Un diplomate israélien a essayé de torpiller un ministre britannique et le gouvernement n’a pas réagi. S’il s’était agi d’un Russe, la réaction à un tel scandale aurait été dévastatrice
Tentons une expérience de pure imagination : l’ambassade russe vient de se faire prendre en flagrant délit en train de dresser une « liste noire » des députés britanniques qu’elle a décidé de « descendre en flammes ».
Allons plus loin : supposons que cette « liste noire » incluait un ministre important au ministère britannique des Affaires étrangères, connu pour la virulence de ses critiques contre Vladimir Poutine.
Et qu’un deuxième personnage sur cette liste n’était autre qu’un critique de la Russie, l’influent président de la Commission des affaires étrangères du parlement, une fois encore ciblé pour ses opinions hostiles à la Russie.
Supposons aussi qu’un fonctionnaire russe ait été filmé en train d’avouer au président des Amis travaillistes de la Russie avoir obtenu « plus d’1 million de livres sterling » pour payer le voyage en Russie d’un certain nombre de députés favorables du Parti travailliste.
Des enregistrements secrets révèlent l’influence israélienne sur le Parti conservateur britannique
Voilà qui aurait provoqué un joli pataquès. L’ambassadeur russe aurait été convoqué au ministère des Affaires étrangères et sommé de s’expliquer.
Ce fonctionnaire d’ambassade aurait été indubitablement embarqué sans autre forme de procès sur le prochain avion à destination de son pays d’origine.
On aurait entendu des menaces de sanctions et d’interruption des relations diplomatiques. Une crise diplomatique de grande envergure aurait éclaté. La Première ministre britannique, Theresa May, aurait exigé des explications et des excuses personnelles de la part de Poutine.
Substituez « la Russie » à Israël, et vous obtiendrez un tout autre dénouement.

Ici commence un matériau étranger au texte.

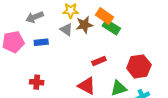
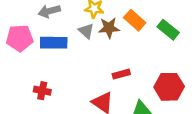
green rectangle: (111, 27) -> (168, 30), moved
blue rectangle: (41, 42) -> (54, 43), size x1.5

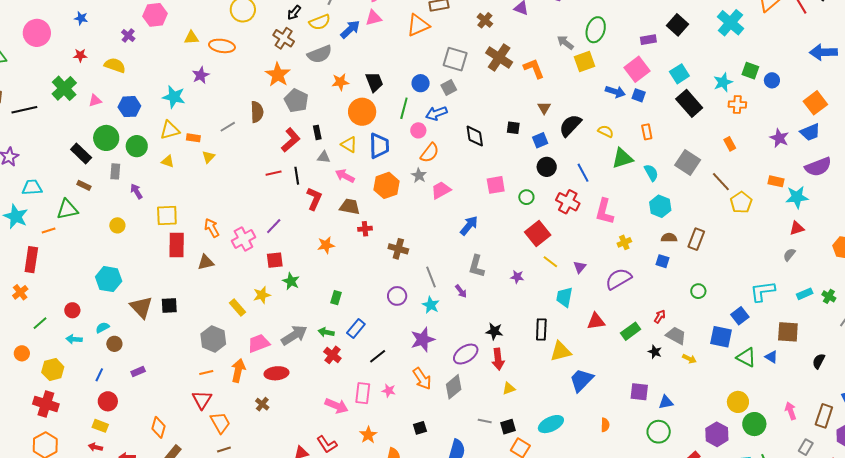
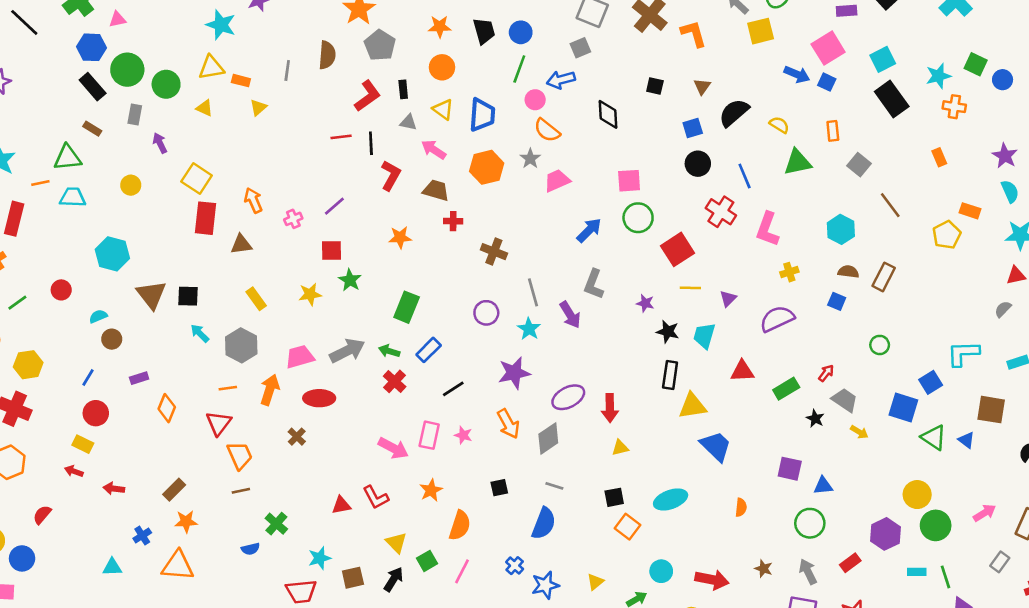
blue circle: (421, 83) -> (521, 32), moved
blue hexagon: (129, 107) -> (91, 47), moved
black line: (24, 110) -> (24, 22), turned 50
orange circle: (362, 112) -> (442, 67), moved, size x0.7
gray line: (228, 127) -> (287, 71), turned -56
black square: (513, 128) -> (655, 86), moved
orange semicircle: (430, 153) -> (547, 130), turned 85
gray square: (688, 163) -> (859, 165), moved, size x0.7
cyan semicircle: (651, 173) -> (1010, 191), moved
orange rectangle: (776, 181) -> (970, 211), moved
brown line: (721, 182) -> (890, 205), moved
cyan trapezoid: (32, 187) -> (73, 197), moved
green circle: (526, 197) -> (638, 218), moved, size x1.5
yellow square: (167, 215) -> (197, 178), turned 30
pink cross: (243, 239) -> (293, 219), size x0.6
yellow line: (550, 262) -> (690, 288), turned -42
purple arrow: (461, 291) -> (570, 315), size x1.5
green rectangle: (336, 298) -> (407, 307), size x1.6
yellow rectangle: (237, 307) -> (256, 299), moved
black star: (494, 331) -> (668, 332), moved
cyan arrow: (74, 339) -> (200, 333), moved, turned 35
blue trapezoid: (581, 380) -> (716, 446), turned 84
pink arrow: (791, 411) -> (985, 513), turned 72
gray line: (485, 421) -> (554, 486), moved
orange diamond: (158, 427) -> (167, 408), moved

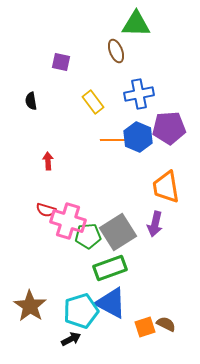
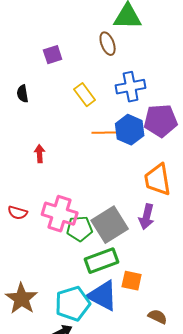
purple square: (61, 62) -> (53, 55), turned -30
red semicircle: (46, 210) -> (18, 213), moved
orange square: (145, 327) -> (132, 281), moved, turned 30

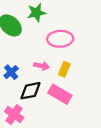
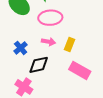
pink ellipse: (60, 39) -> (50, 18), moved
pink rectangle: (60, 94) -> (80, 70), moved

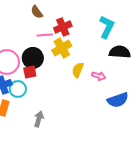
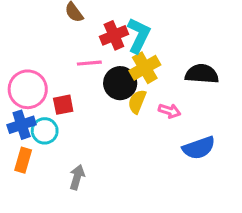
cyan L-shape: (107, 27) -> (139, 35), moved
pink line: (45, 35) -> (89, 63), moved
yellow cross: (62, 48) -> (145, 68), moved
black circle: (33, 58) -> (120, 83), moved

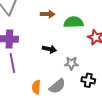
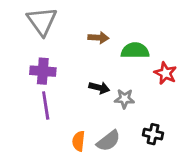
gray star: (71, 63) -> (124, 99), moved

Pas d’expulsion. Pas d’incident diplomatique. Aucune menace de sanctions. L’affaire est close. « Circulez, y a rien à voir ».
Comme s’il n’y avait rien là que de très banal, on nous a informés que l’ambassadeur israélien s’était excusé auprès d’Alan Duncan. Le ministère des Affaires étrangères britannique a publié une brève déclaration expliquant que le Royaume-Uni a « des relations fortes avec Israël et nous considérons que l’affaire est close ».

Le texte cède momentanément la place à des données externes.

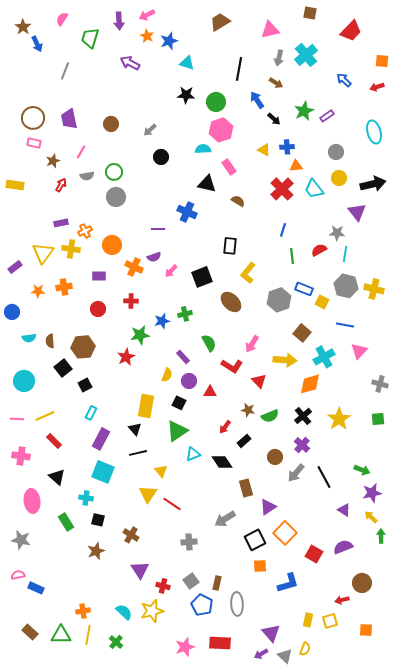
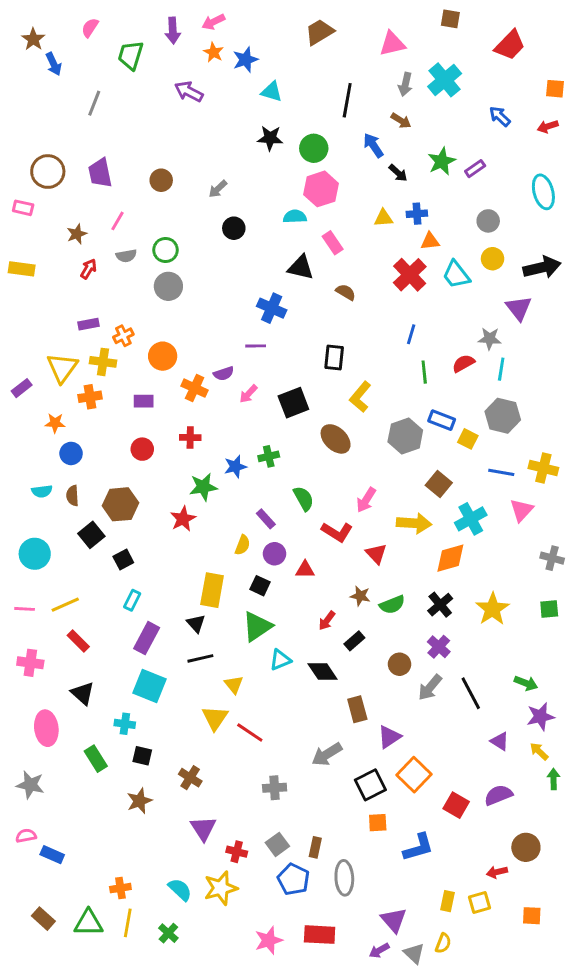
pink rectangle: (34, 143) -> (23, 208), moved
yellow triangle: (264, 150) -> (384, 218), turned -32
purple line: (158, 229) -> (256, 346), moved
orange cross: (64, 287) -> (90, 397), moved
yellow cross: (374, 289) -> (543, 468), moved
blue circle: (12, 312) -> (71, 453), moved

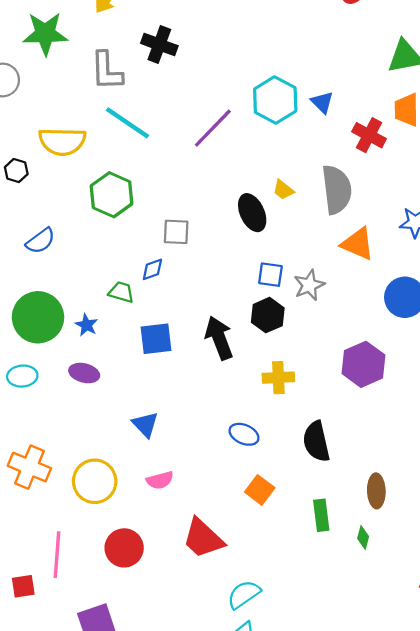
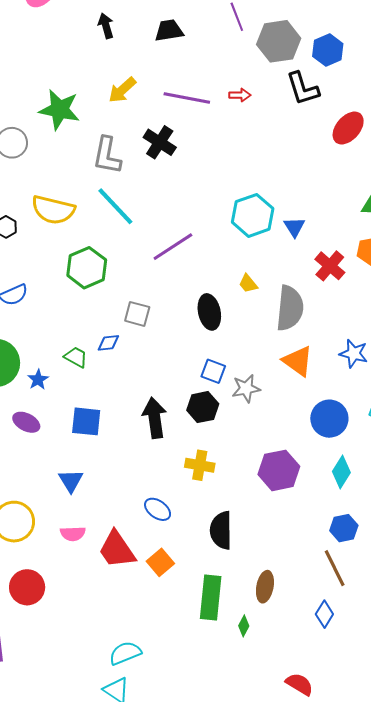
purple line: (213, 128) -> (173, 247), moved
yellow trapezoid: (283, 190) -> (248, 284), moved
blue square: (156, 339) -> (86, 421), moved
green rectangle: (321, 515) -> (211, 598), size x1.5
red trapezoid: (203, 538) -> (117, 550), moved

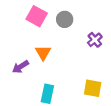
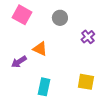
pink square: (37, 16) -> (22, 15), moved
orange triangle: (43, 53) -> (40, 49), turned -35

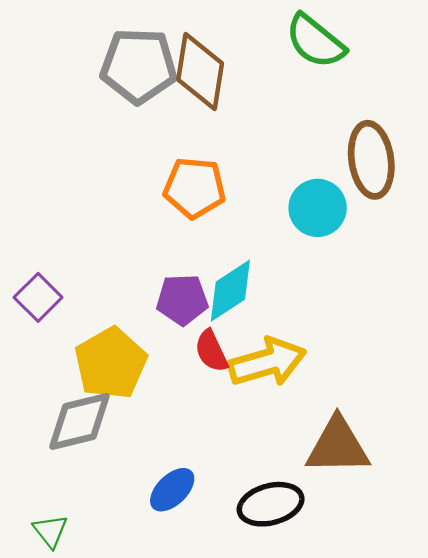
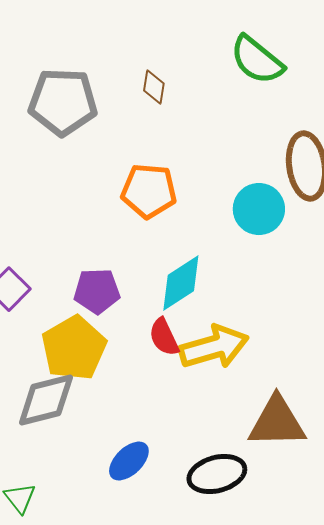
gray pentagon: (139, 66) -> (63, 102), moved
brown diamond: (200, 71) -> (154, 87), size x0.5
purple pentagon: (182, 300) -> (97, 291), moved

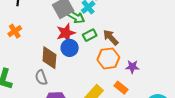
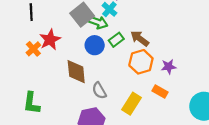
red star: (66, 33) -> (50, 40), moved
blue circle: (70, 48) -> (95, 45), moved
gray semicircle: (41, 78) -> (99, 91), moved

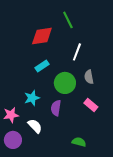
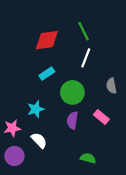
green line: (68, 20) -> (84, 31), moved
gray semicircle: (89, 77) -> (111, 86), moved
purple semicircle: (56, 108) -> (72, 120), moved

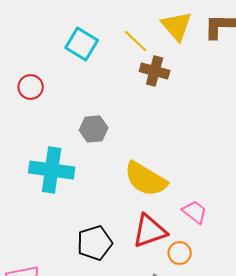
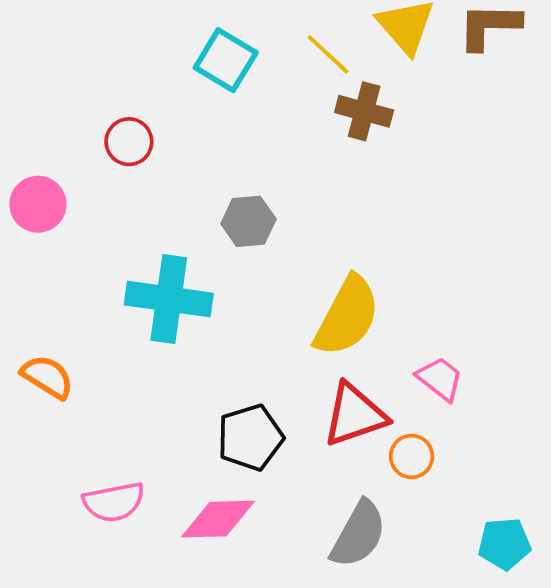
yellow semicircle: (146, 179) -> (347, 316), turned -93

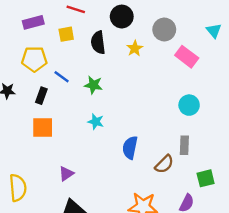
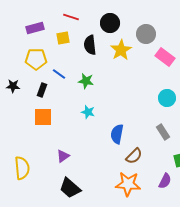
yellow star: (135, 48) -> (121, 50), size x1.5
gray rectangle: (184, 145) -> (163, 132), turned -35
brown semicircle: (164, 164) -> (134, 156), moved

Nauséabonde, cette affaire-là. Il y a quelque chose qui cloche, et gravement. Ça ne colle pas.
Cet épisode soulève un certain nombre de questions brûlantes quant à la sécurité nationale britannique, et aucune n’a trouvé réponse.

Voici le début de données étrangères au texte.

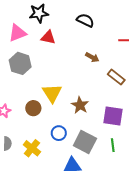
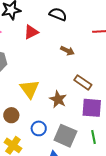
red triangle: (48, 37) -> (31, 32), moved, turned -35
brown rectangle: (116, 77) -> (83, 82), moved
brown circle: (33, 108) -> (11, 115), moved

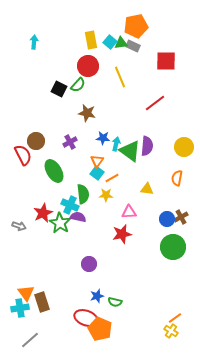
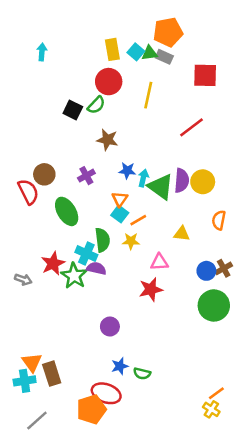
yellow line: (120, 77) -> (148, 95), turned 35
yellow circle: (184, 147) -> (203, 182), moved
orange pentagon: (100, 329) -> (91, 409), moved, turned 30

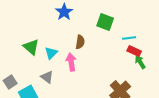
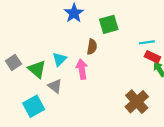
green square: (105, 22) -> (109, 24), moved, turned -36
green triangle: (31, 47) -> (37, 69), moved
gray square: (10, 82) -> (13, 62), moved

Premièrement et avant tout, qui est vraiment ce Shai Masot, fonctionnaire d’ambassade israélien ? On nous dit qu’il est certes au service de l’ambassade israélienne, mais pas diplomate.
S’il n’est pas diplomate, il est quoi ?
Shai Masot, le Machiavel israélien pris la main dans le sac
L’ambassade israélienne prétend que le Commandant Masot (qui se décrit apparemment comme un officier des Forces de défense israéliennes) n’est rien de plus qu’une figure mineure ayant tenu des propos déplacés.
Nous ne devrions pas accepter aveuglément cette assertion. Je dirais même qu’il n’est pas question de l’accepter du tout.
Masot manie de très grandes sommes d’argent – plus d’un million en faveur des seuls Amis travailliste d’Israël, à en croire les enregistrements.
Ces bandes, fruit de plusieurs mois de tournage en caméra cachée effectué par Al Jazeera, prouvent qu’il s’immisce, de mèche avec des membres des deux principaux partis du pays, au cœur de la politique britannique.
Ses activités sont en totale harmonie avec le genre de campagne d’influence en sous-main dont la Russie a été récemment accusée aux États-Unis.
Cette ingérence dans la politique d’un autre pays est aussi inappropriée qu’inacceptable – qu’elle soit perpétrée par la Russie ou par un allié aussi fidèle qu’Israël.
En effet, la Grande-Bretagne et Israël sont de très proches alliés. Loin de minimiser l’affaire, cela la rend d’autant plus intolérable.
Les politiciens et diplomates israéliens jouissent de relations très privilégiées avec notre pays. Ils partagent avec nous toutes sortes de secrets et ont accès à toutes les personnalités qu’ils souhaitent aborder.
S’il s’avère qu’ils se livrent dans notre dos à des manigances visant à « descendre en flammes » les politiciens britanniques qui n’ont pas l’heur de partager leurs façons de voir, il s’agit d’une violation flagrante de notre confiance.
Hier, des députés britanniques de premier plan se sont manifestés et ont exigé une enquête gouvernementale sans concession.
L’un d’entre eux s’appelle Sir Nicholas Soames, petit-fils du grand chef de guerre Sir Winston Churchill et ancien ministre de la Défense.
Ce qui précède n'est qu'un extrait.